Segment Start: Records supplied

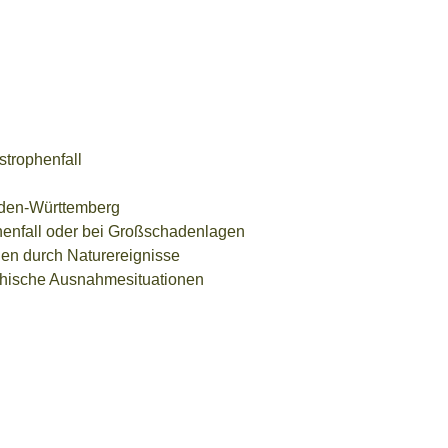
strophenfall
den-Württemberg
henfall oder bei Großschadenlagen
den durch Naturereignisse
hische Ausnahmesituationen
ahrenlagen
eabwehr
fe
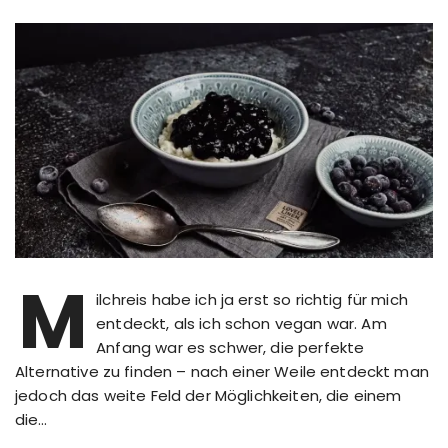
M
ilchreis habe ich ja erst so richtig für mich
entdeckt, als ich schon vegan war. Am
Anfang war es schwer, die perfekte
Alternative zu finden – nach einer Weile entdeckt man
jedoch das weite Feld der Möglichkeiten, die einem
die…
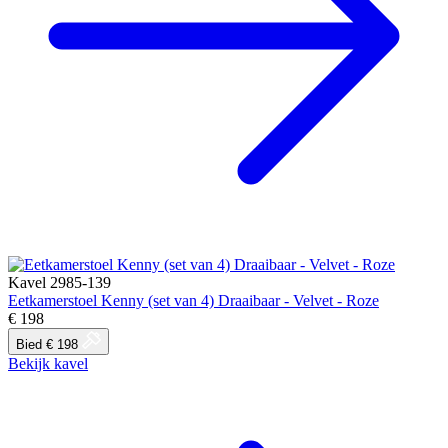
Kavel 2985-139
Eetkamerstoel Kenny (set van 4) Draaibaar - Velvet - Roze
€ 198
Bied € 198
Bekijk kavel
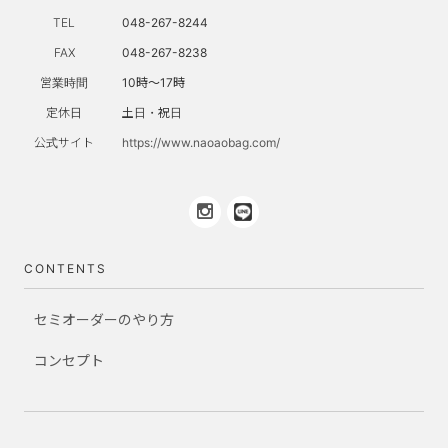
TEL
048-267-8244
FAX
048-267-8238
営業時間
10時～17時
定休日
土日・祝日
公式サイト
https://www.naoaobag.com/
CONTENTS
セミオーダーのやり方
コンセプト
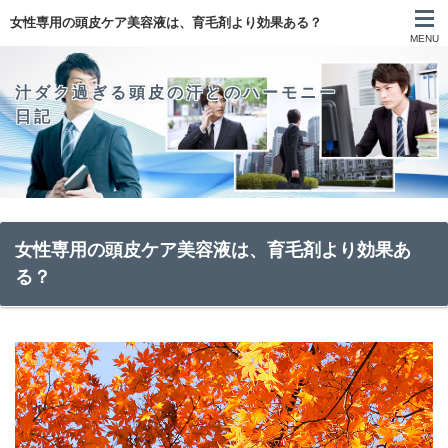
女性専用の頭皮ケア美容液は、育毛剤より効果ある？
MENU
汁ダク過ぎる頭皮の汗とのハーモニー
日記
女性専用の頭皮ケア美容液は、育毛剤より効果あ
る？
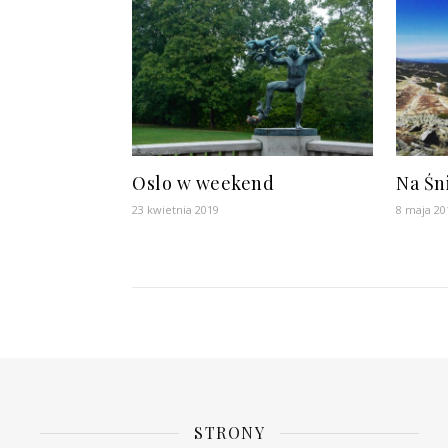
Oslo w weekend
Na Śn
23 kwietnia 2019
8 maja 20
STRONY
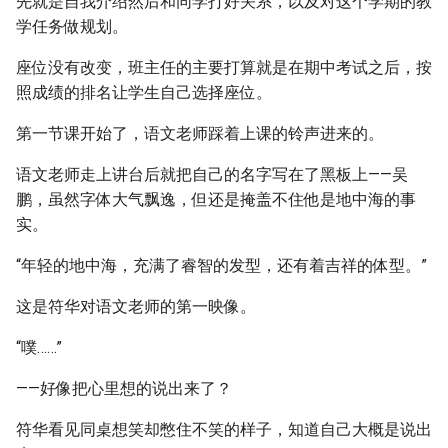
先就是自我介绍然后和同学打好关系，以及对这个学期的教
学任务做规划。
座位没有改变，班主任的主要打算就是在期中考试之后，按
照成绩的排名让学生自己选择座位。
第一节课开始了，语文老师踩着上课的铃声进来的。
语文老师走上讲台后就把自己的名字写在了黑板上——吴
鹏，虽然字体大气飘逸，但还是掩盖不住他是地中海的事
实。
“年轻的地中海，充满了睿智的发型，还有着吉祥的体型。”
这是符华对语文老师的第一映像。
“噗……”
——好像把心里想的说出来了？
符华看见同桌想笑却憋住不笑的样子，知道自己大概是说出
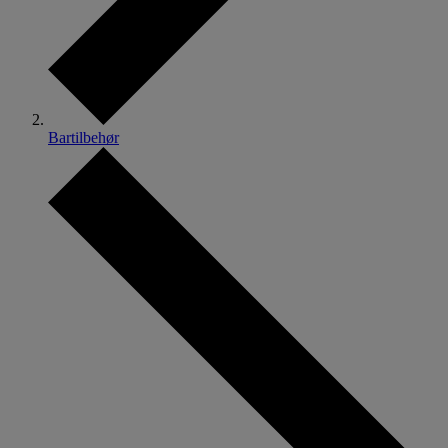
Bartilbehør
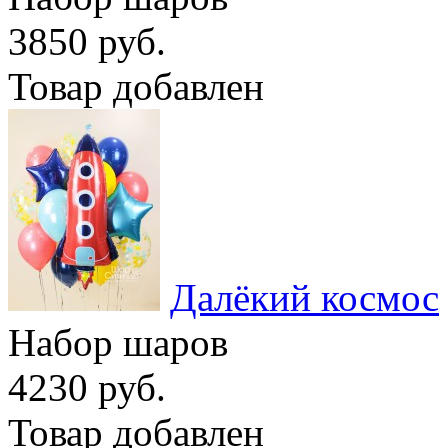
3850 руб.
Товар добавлен
Далёкий космос
Набор шаров
4230 руб.
Товар добавлен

Segment End: Records supplied

▶ [Goal of the exercise]:
Search the entries above for the word "女性専用の頭皮ケア美容液は", and copy every line where it occurs.

▶ [Exercise output]:
女性専用の頭皮ケア美容液は、育毛剤より効果ある？
女性専用の頭皮ケア美容液は、育毛剤より効果あ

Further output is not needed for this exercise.